Gute-Kita-Gesetz: Was steckt dahinter?

Veröffentlicht am 15.12.2018 in Familie

Der Bund stellt 5,5 Milliarden Euro für mehr Qualität und weniger Gebühren in der Kindertagesbetreuung bereit. Nach Brandenburg fließen bis zum Jahr 2022 rund 164 Millionen Euro zusätzlich. Unter anderem können werden die Gelder dafür eingesetzt werden: Familien mit geringem Einkommen müssen keine Kitagebühren mehr zahlen. Für alle anderen Familien werden die Gebühren nach sozialen Kriterien gestaffelt. Jedes Bundesland kann allerdings selbst entscheiden, an welchen Stellen es Qualitätsverbesserungen vornimmt.

Warum brauchen wir das Gesetz?

In den vergangenen zehn Jahren sind in Deutschland mehr als 400.000 Betreuungsplätze für Kinder unter drei Jahren entstanden. Dieser Ausbau wird auch in den kommenden Jahren fortgesetzt, um der steigenden Nachfrage nach frühkindlicher Betreuung gerecht zu werden.

Obwohl seit dem massiven Kitaplatzausbau mehr Fachkräfte weniger Kinder betreuen, gibt es weiterhin immense Qualitätsunterschiede zwischen den Bundesländern.

Das Gute-Kita-Gesetz soll deshalb helfen, eine bundesweit gleichwertige Qualität bei der Kindertagesbetreuung zu erreichen.

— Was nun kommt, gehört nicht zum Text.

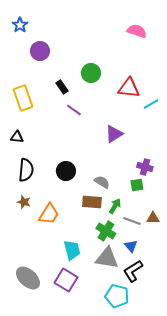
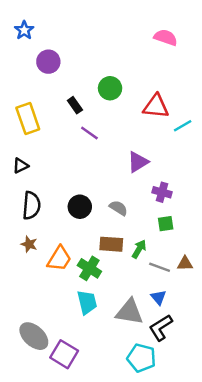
black triangle: (17, 137) -> (21, 166), turned -32
purple cross: (145, 167) -> (162, 192), moved
gray semicircle: (102, 182) -> (118, 208), moved
green cross: (106, 231) -> (89, 268), moved
purple square: (66, 280) -> (64, 354), moved

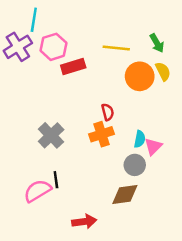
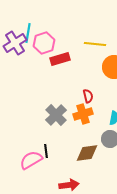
cyan line: (34, 20) -> (28, 33), moved
gray cross: (51, 135) -> (56, 115), moved
brown diamond: (125, 194) -> (87, 153), moved

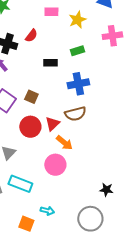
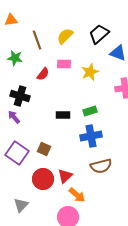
red semicircle: (31, 36) -> (43, 74), moved
green rectangle: (77, 51) -> (90, 111), moved
brown semicircle: (75, 114) -> (101, 166), moved

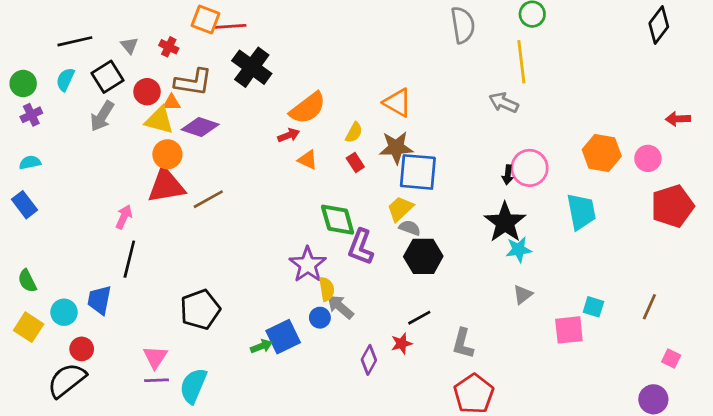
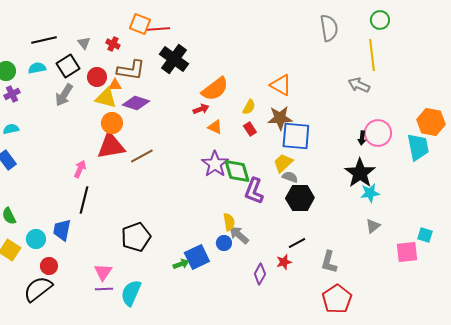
cyan semicircle: (65, 79) -> (37, 68), turned 54
cyan trapezoid: (581, 211) -> (418, 147), moved
purple star: (308, 265) -> (215, 164), moved

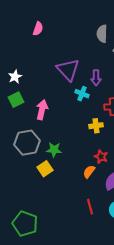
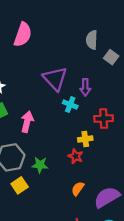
pink semicircle: (38, 29) -> (23, 34), size x1.6
red star: (101, 157) -> (76, 156), moved
yellow square: (45, 169) -> (20, 185), moved

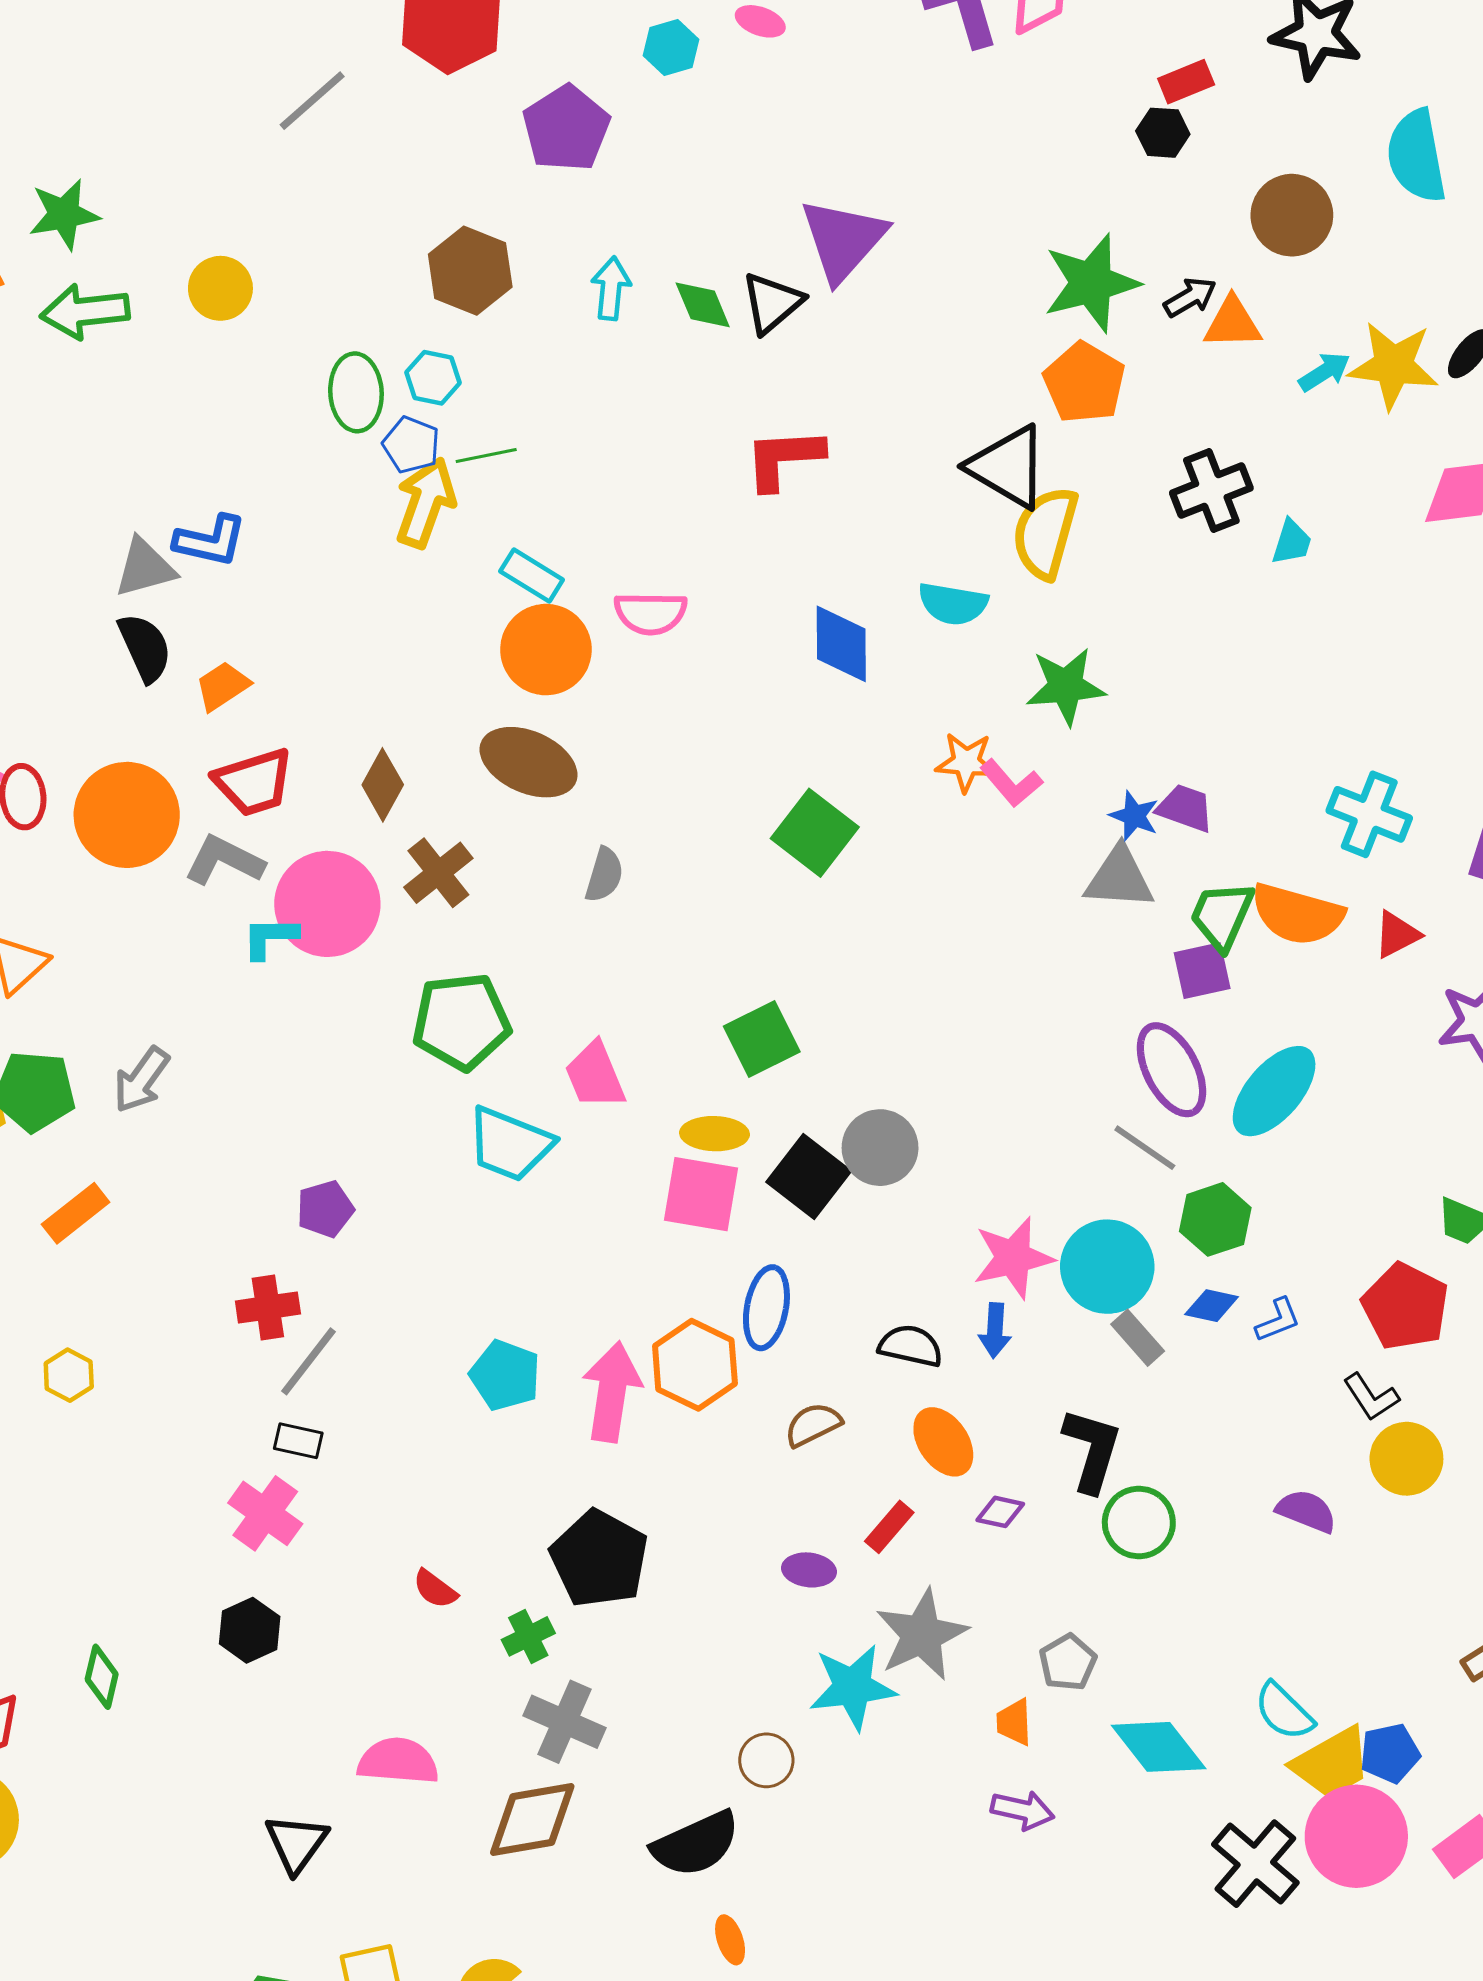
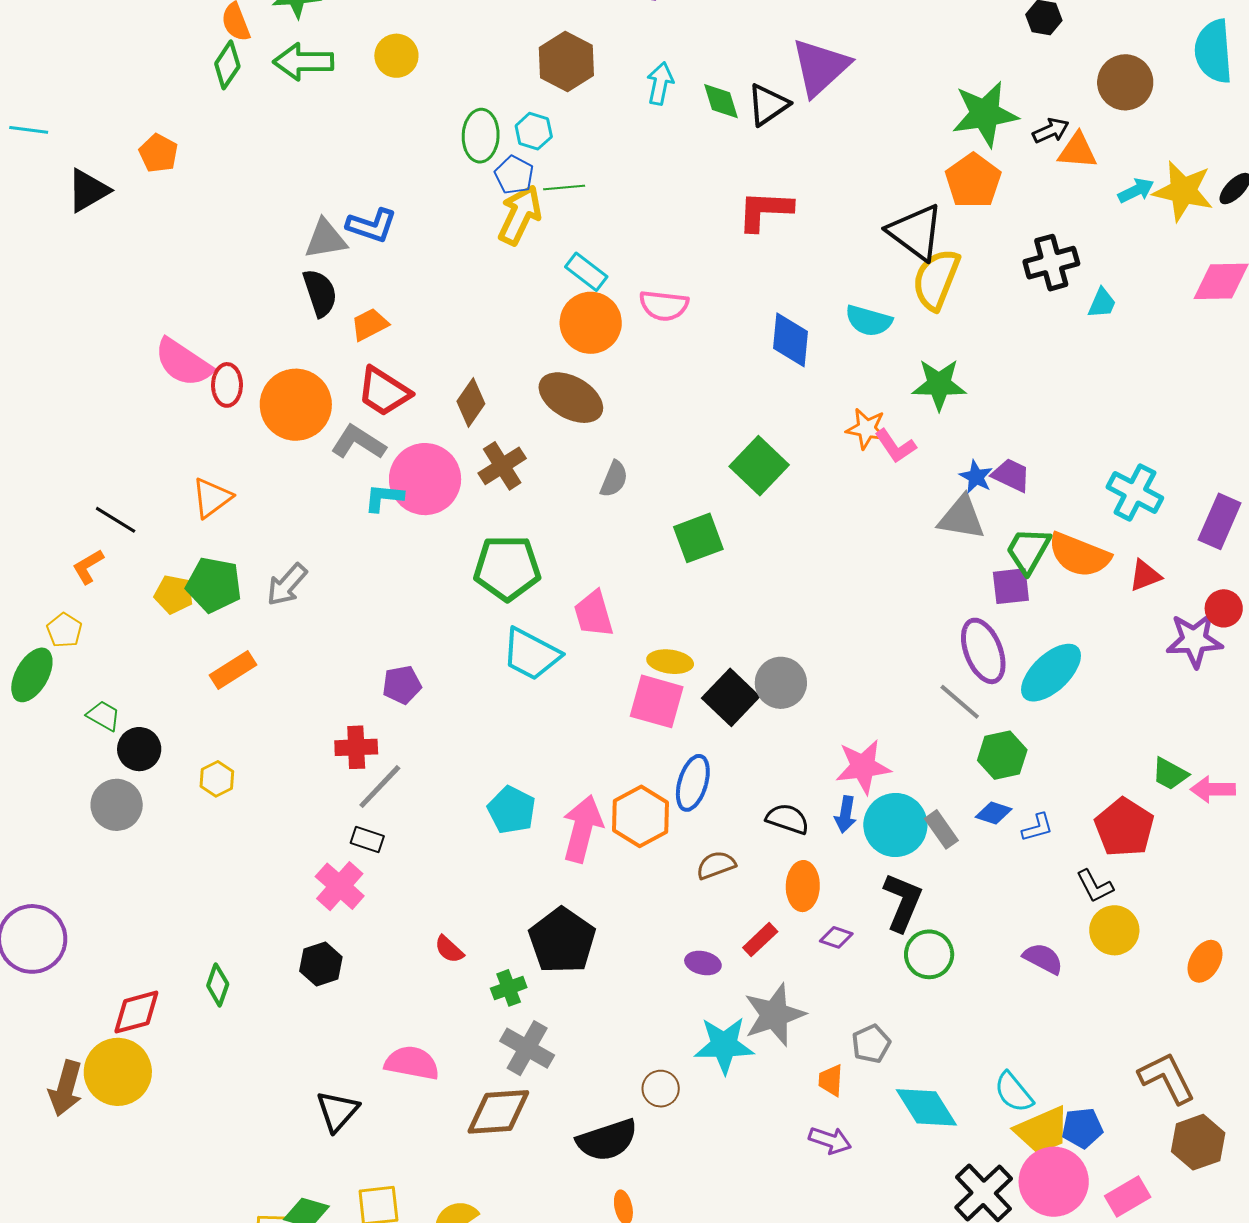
red trapezoid: (254, 782) -> (384, 392), turned 44
green square: (762, 1039) -> (698, 538), moved
cyan circle: (1107, 1267) -> (895, 825), moved
orange ellipse: (943, 1442) -> (803, 886), turned 30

Außerdem wollen wir allen Kindern einen Zugang zu guter Bildung ermöglichen. Damit Eltern ihre Kinder nicht aus finanziellen Gründen zu Hause betreuen müssen, sollen Familien bei den Beiträgen für die Kinderbetreuung entlastet werden.

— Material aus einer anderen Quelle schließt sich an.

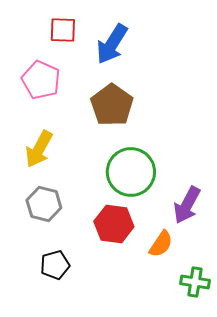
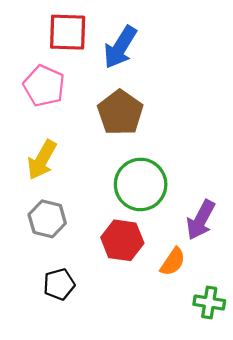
red square: (63, 30) -> (68, 32), size x1.4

Was hat die Bundesregierung gemacht?

Mit dem Gute-Kita-Gesetz setzt die SPD eine zentrale Wahlkampfforderung um. Das Gesetz basiert auf einem Beschluss der Jugend- und Familienministerkonferenz aus dem Jahr 2017. Dem ging ein jahrelanger Beteiligungsprozess von Bund, Ländern, kommunalen Spitzenverbänden sowie zentralen Verbänden voraus.

In den nächsten vier Jahren stellt der Bund den Ländern insgesamt 5,5 Milliarden Euro zur Verfügung. Das sind noch einmal 2 Milliarden Euro mehr als im Koalitionsvertrag vereinbart.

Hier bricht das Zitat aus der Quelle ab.